Dr Mike Spiro has been keeping a diary of the most challenging period of his career and this week spoke to the New Journal about the importance of PPE (personal protective equipment), innovations in treatment and new variants of the virus, while thanking the army for sending in personnel to help out.
He revealed some encouraging signs with new patient admissions down and some non-emergency procedures starting-up again for the first time in several weeks.
Dr Spiro said: “I kept the diary in the first wave and it makes amazing reading. I had written about how terrified I was intubating that first intensive care patient, which I did with one of my colleagues.”
The first Covid patient was admitted to the Royal Free in Pond Street on February 9, 2020. “I remember travelling in and the fear I had about my own safety, and if my own family would be ok if I was to contract this illness, which we knew very little about,” he said.
“I have young children. Was there a risk I could transmit it? Would the PPE work? Was this something I should be doing?”
Despite being “immersed in a sea of Covid” for 12 months, Dr Spiro has not tested positive for the virus. He puts this down to the effectiveness of good quality PPE, adding: “Looking back in my diary, there was a great fear of running out of PPE. We are all very grateful we didn’t. That would have been a disaster – a disaster on top of the disaster.
“PPE makes everything more difficult. Whether that is communicating with a mask, being unable to see facial expressions. Back then we had two pairs of gloves, then we put another pair of surgical gloves sterile gloves over the top. Doing any procedure like that – well, it was a shocking way to work, a huge change from normal practice.”
Changes to the way patients are treated in intensive care now compared to back in February last year include better monitoring of potential blood clotting and being “careful about the way we ventilate patients so as not to damage the lungs”, said Dr Spiro.
While he did not get sick from Covid, many other hospital workers have done, leading to severe rota shortages particularly in nursing. With all London hospitals stretched, there was no way of bringing in extra staff.

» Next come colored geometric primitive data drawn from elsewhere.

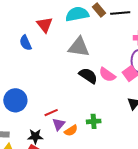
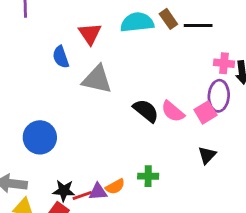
gray triangle: (79, 47) -> (97, 79), moved
red line: (51, 113) -> (82, 196), moved
purple triangle: (59, 124) -> (98, 192), moved, turned 40

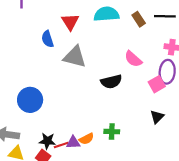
brown rectangle: (168, 19) -> (139, 19), moved
black line: (198, 26) -> (165, 16), moved
black semicircle: (146, 111) -> (111, 82), turned 126
pink semicircle: (173, 111) -> (133, 59), moved

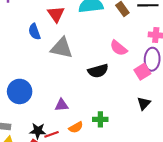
purple triangle: (73, 142) -> (62, 105), moved

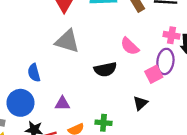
blue semicircle: (34, 32) -> (34, 73), moved
blue circle: (20, 91) -> (20, 103), moved
black triangle: (144, 103) -> (140, 103), moved

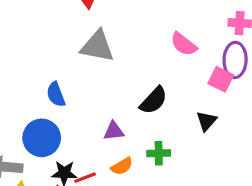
black semicircle: (105, 69) -> (154, 100), moved, turned -30
pink square: (154, 74) -> (221, 79), turned -30
purple triangle: (62, 104) -> (114, 131), moved

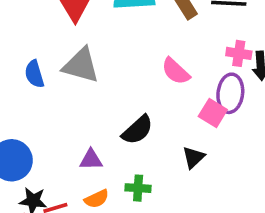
blue semicircle: (56, 95) -> (34, 74), moved

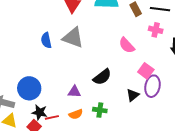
pink cross: (239, 53) -> (156, 30), moved
purple ellipse: (230, 93) -> (152, 86), moved

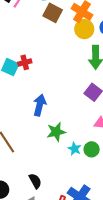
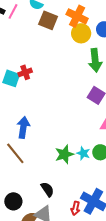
blue arrow: (40, 105) -> (23, 127), moved
green star: (56, 132) -> (64, 154), moved

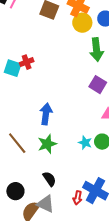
blue arrow: (23, 127) -> (46, 114), moved
green star: (64, 154) -> (47, 144), moved

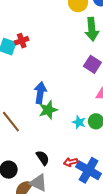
green star: (47, 144) -> (48, 110), moved
red arrow: (78, 198) -> (71, 162), moved, turned 64

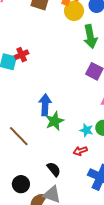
red arrow: (71, 162) -> (80, 151), moved

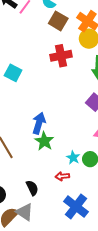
red cross: (22, 55) -> (61, 56), moved, size x1.5
green star: (55, 121) -> (44, 141), turned -30

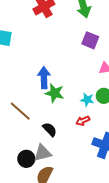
black semicircle: (32, 188) -> (50, 129), moved
gray triangle: (25, 212) -> (43, 153), moved, turned -30

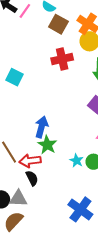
red arrow: (83, 121) -> (30, 161), moved, size x1.5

The New Journal revealed last month how more than 70 army personnel had been sent to the Hampstead hospital to help, with 40 working with the Intensive Care Unit.

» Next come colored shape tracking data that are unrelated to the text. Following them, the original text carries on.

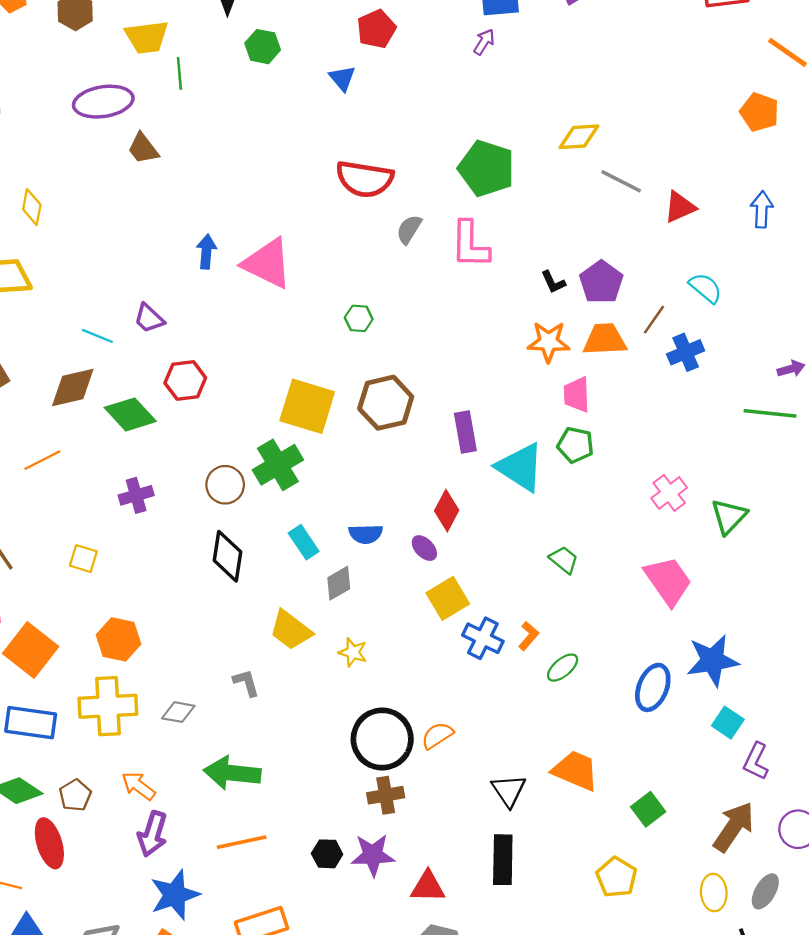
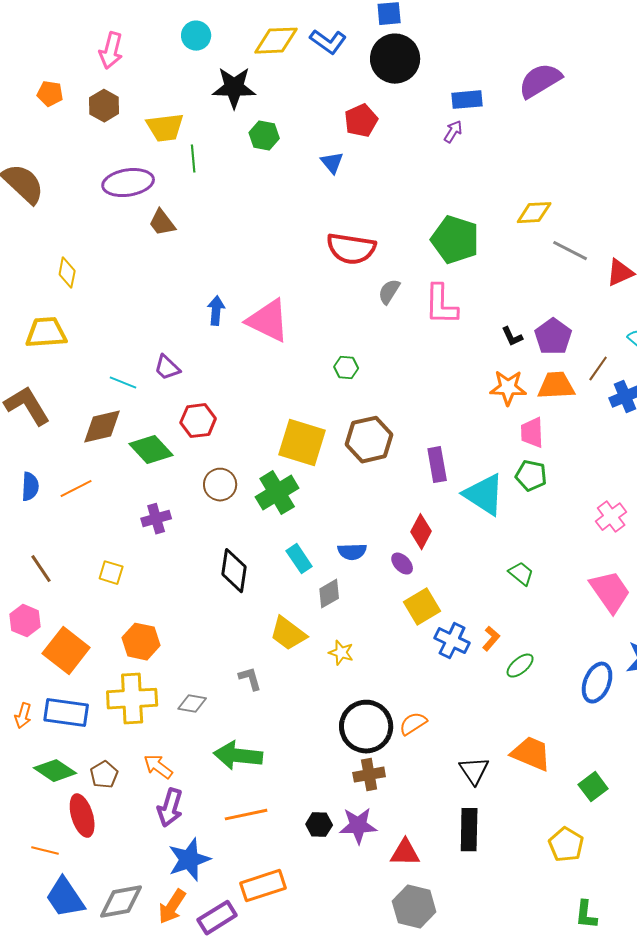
brown circle: (225, 485) -> (220, 485), moved

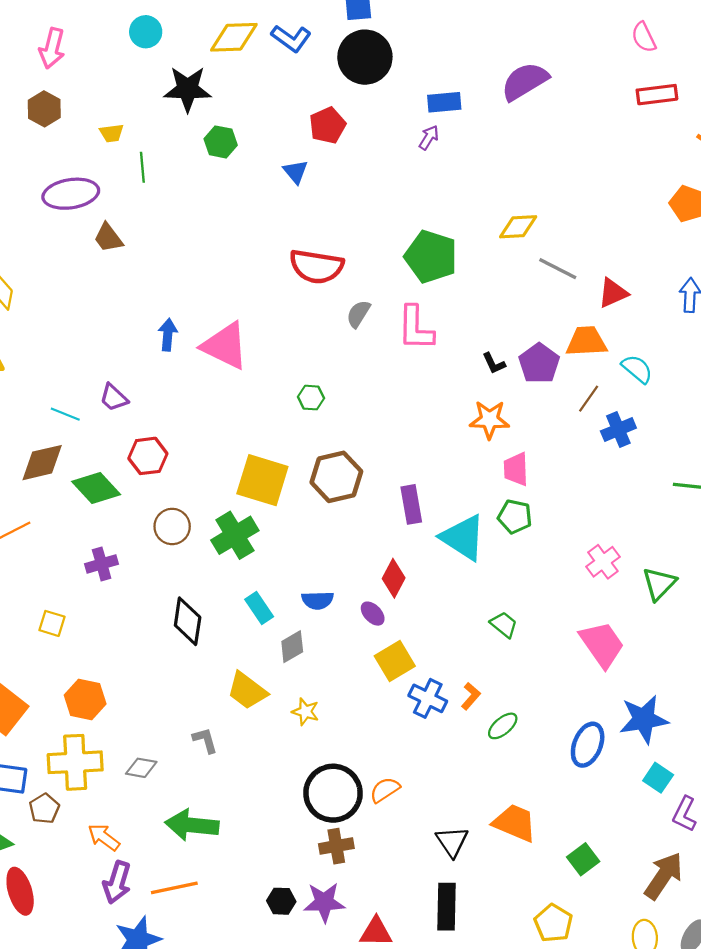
yellow trapezoid: (165, 128) -> (112, 133), size x0.6
orange trapezoid: (556, 386) -> (586, 341), moved
brown pentagon: (104, 775) -> (44, 809), moved
orange line: (246, 815) -> (174, 888), moved

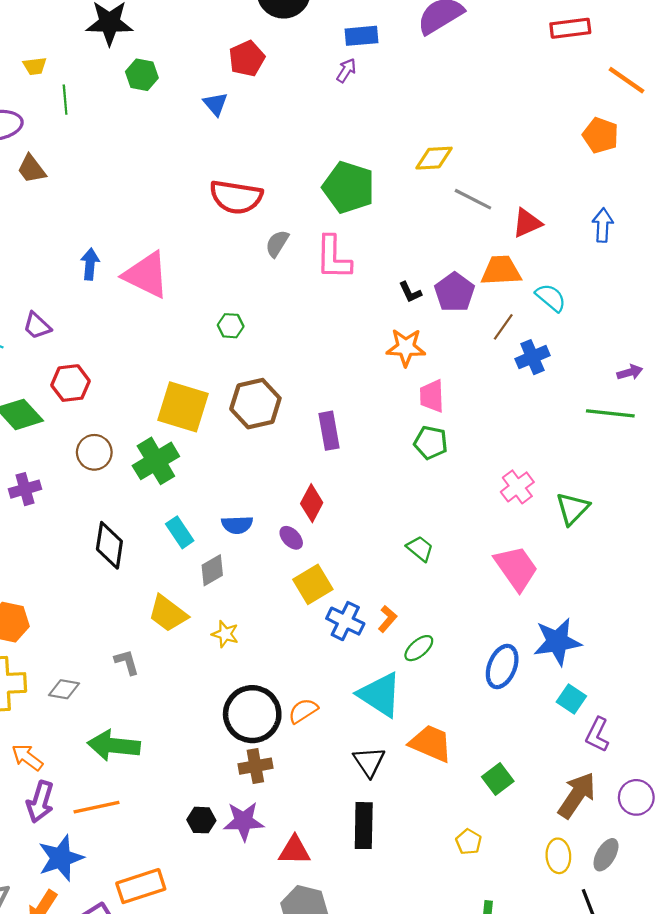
cyan triangle: (463, 538) -> (380, 695), moved
yellow pentagon: (553, 923) -> (469, 842), size x0.7

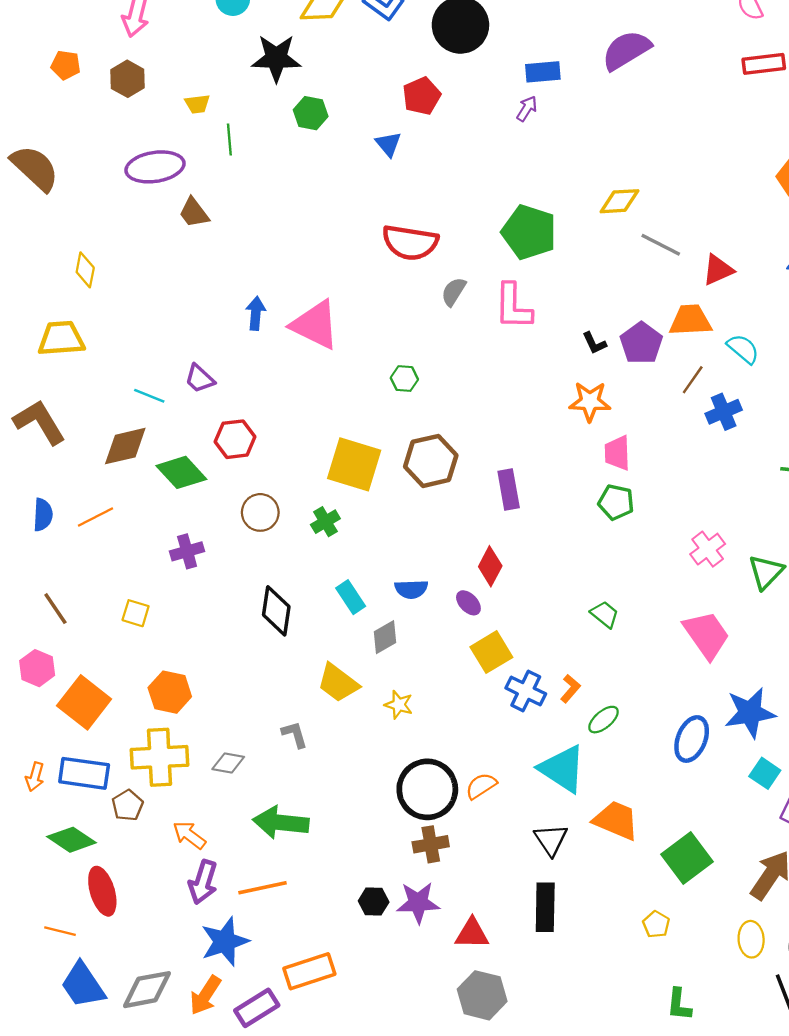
green cross: (156, 461) -> (325, 522), size x0.6
green square: (498, 779) -> (687, 858), size x1.5

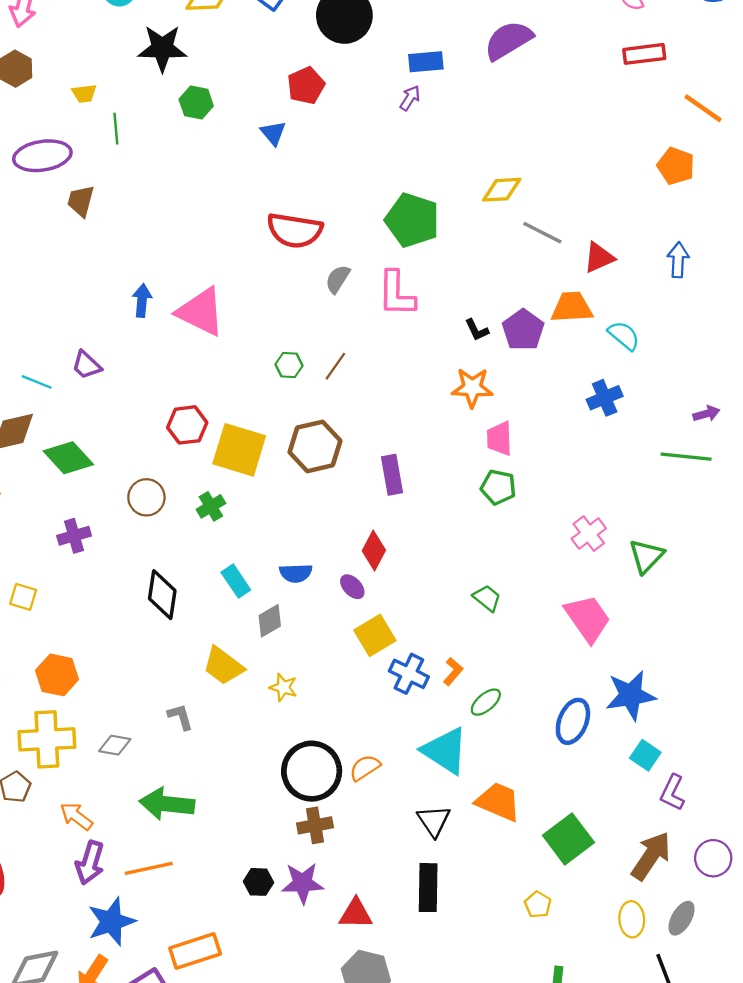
brown trapezoid: (194, 213) -> (81, 201), turned 52
brown line: (693, 380) -> (335, 366), moved
red hexagon: (235, 439) -> (187, 425), moved

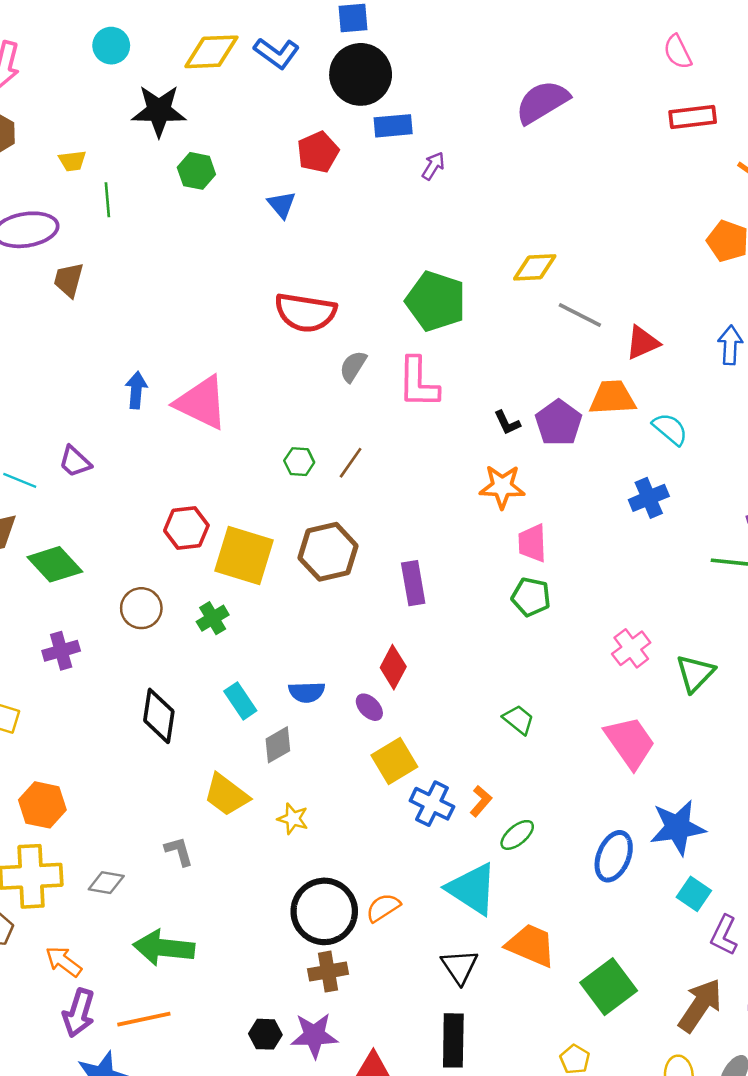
blue rectangle: (426, 62) -> (393, 126), moved

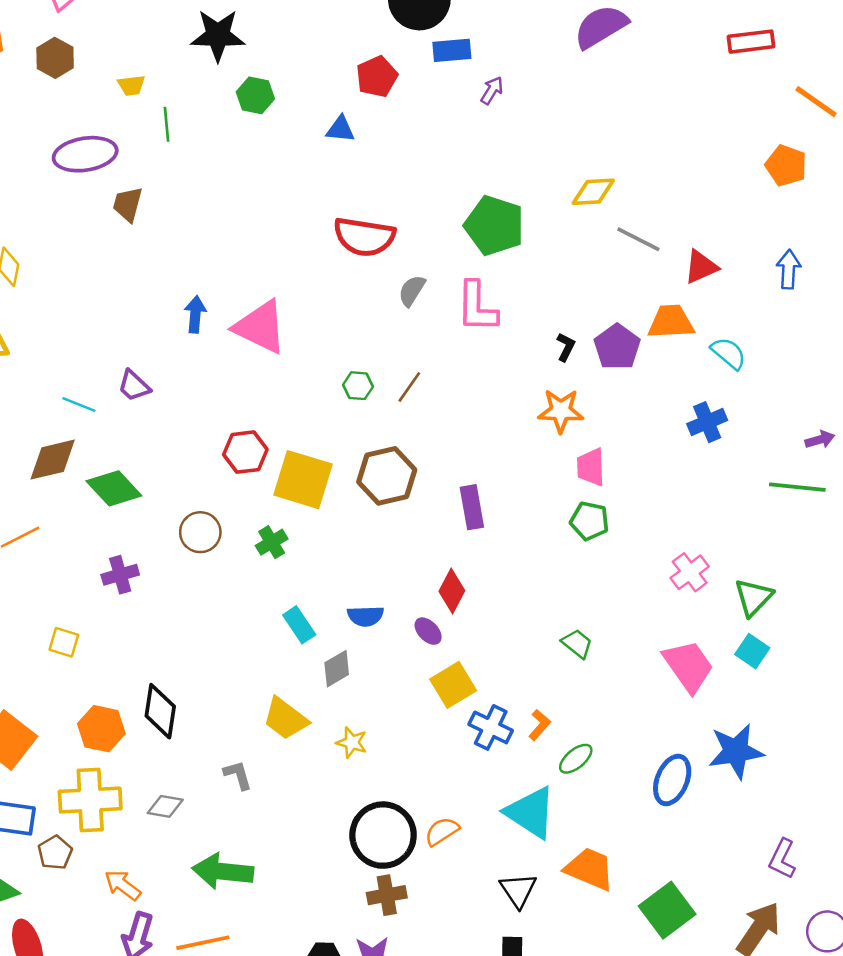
blue triangle: (282, 205) -> (340, 129), turned -44
black L-shape: (507, 423) -> (566, 347), turned -128
black diamond: (159, 716) -> (160, 711), moved
cyan square: (694, 894) -> (752, 651), moved

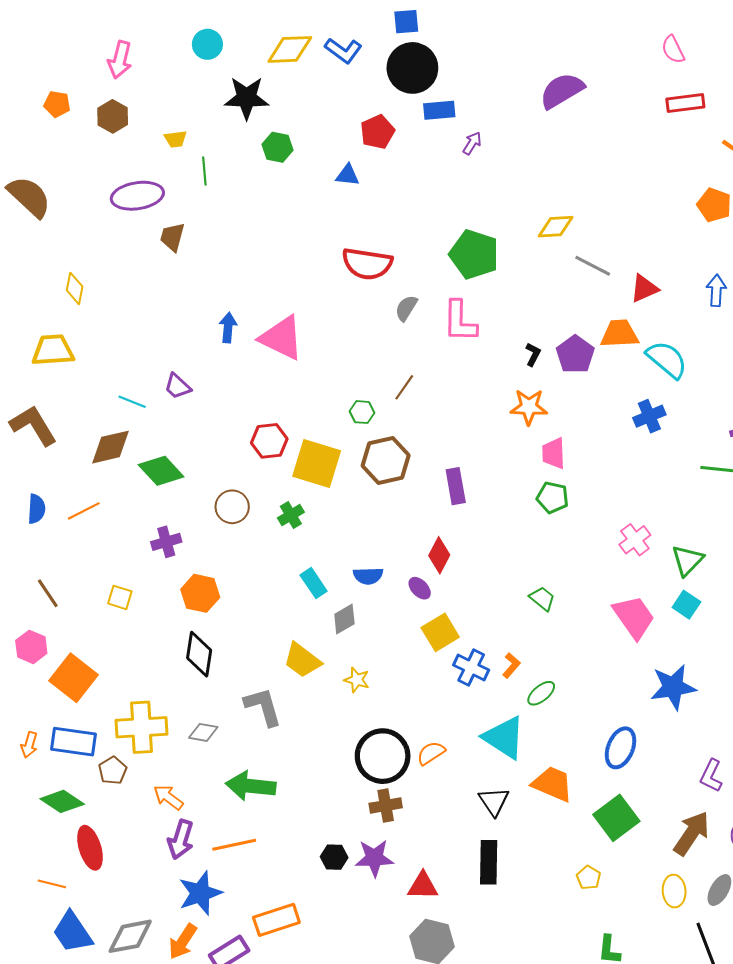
cyan semicircle: (728, 353) -> (667, 360), size x1.4
green hexagon: (358, 386) -> (362, 412), moved
orange hexagon: (101, 729) -> (200, 593), moved
gray L-shape: (238, 775) -> (263, 707), size x1.6
blue ellipse: (672, 780) -> (621, 748), moved

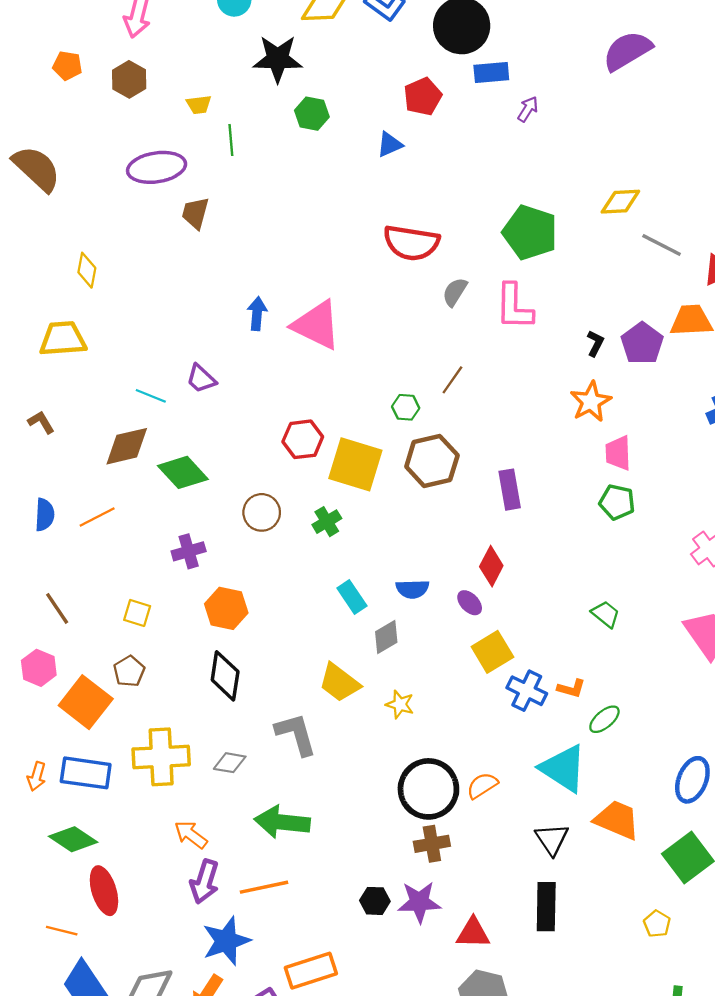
blue triangle: (348, 175) -> (390, 145), turned -30
orange star: (529, 407) -> (591, 402), turned -30
brown L-shape: (33, 425) -> (41, 422), size x0.5
orange L-shape: (511, 665) -> (571, 688), turned 65
brown pentagon: (113, 771) -> (129, 671), moved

Dr Spiro said: “You have to think we have gone from having 34 patients when we’re really full, to having, at the peak, 95 intensive care patients. That’s a 300 per cent expansion without any ability to increase staffing very much.
“The army has provided some support. They are not intensive care nurses, but we are phenomenally grateful for any assistance.”

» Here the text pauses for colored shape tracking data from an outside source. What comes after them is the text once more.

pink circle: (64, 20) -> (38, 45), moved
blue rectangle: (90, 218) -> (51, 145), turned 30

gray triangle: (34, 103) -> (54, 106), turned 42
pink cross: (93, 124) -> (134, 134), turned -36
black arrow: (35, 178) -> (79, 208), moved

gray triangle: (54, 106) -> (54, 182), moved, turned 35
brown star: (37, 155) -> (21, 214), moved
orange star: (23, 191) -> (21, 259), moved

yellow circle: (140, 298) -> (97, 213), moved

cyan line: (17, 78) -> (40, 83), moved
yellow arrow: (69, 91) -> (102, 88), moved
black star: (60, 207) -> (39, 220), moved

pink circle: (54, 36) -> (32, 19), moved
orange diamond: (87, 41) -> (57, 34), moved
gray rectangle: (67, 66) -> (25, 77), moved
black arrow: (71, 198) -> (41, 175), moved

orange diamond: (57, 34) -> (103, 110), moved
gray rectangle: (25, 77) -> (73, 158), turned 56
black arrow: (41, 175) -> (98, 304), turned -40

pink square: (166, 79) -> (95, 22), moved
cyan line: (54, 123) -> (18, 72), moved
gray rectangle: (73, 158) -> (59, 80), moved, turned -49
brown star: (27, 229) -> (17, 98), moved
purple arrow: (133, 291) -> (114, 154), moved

He added: “We are no longer seeing a large number of admissions, but we still have an awful lot of patients in intensive care. That’s because people are in intensive care now for weeks, not days. We are busy, very stretched particularly from a nursing perspective.”
On the rollout of vaccines, he said: “We can’t honestly answer whether there will be a strain that comes out that is resistant to vaccine. We know that social distancing and hygiene and masks reduces the spread of the disease.
“The mistake is to be vaccinated and think you are immune and stop being careful.” Dr Spiro’s specialism is liver transplantation, a crucial field that he said had been “very badly” affected by Covid because there were no beds free in intensive care and because so many potential donors had Covid.
He said it had been “wonderful” that two liver transplants had been carried out this week at the hospital in Pond Street, as the service took small steps to starting up again following the current wave of coronavirus infections.
Asked how he calmed down after a shift, Dr Spiro said: “In the first wave I’d go home and not be able to sleep. I’d be mulling over the events of the day, worrying about what the following day would hold. “This wave, I have been able to sleep better. I’ve found physical exercise is important and family time is my release, so to speak.
“Children keep things simple. That’s very refreshing when you come back from a high intensity professional life. The kids are like: ‘yeah but we’re still going out on the bikes aren’t we?’”
And he added: “We are all being reserve teachers in our days off, and doing homeschooling. I’m not sure which I prefer: home schooling or my intensive care round. Both are equally stressful in many different ways.”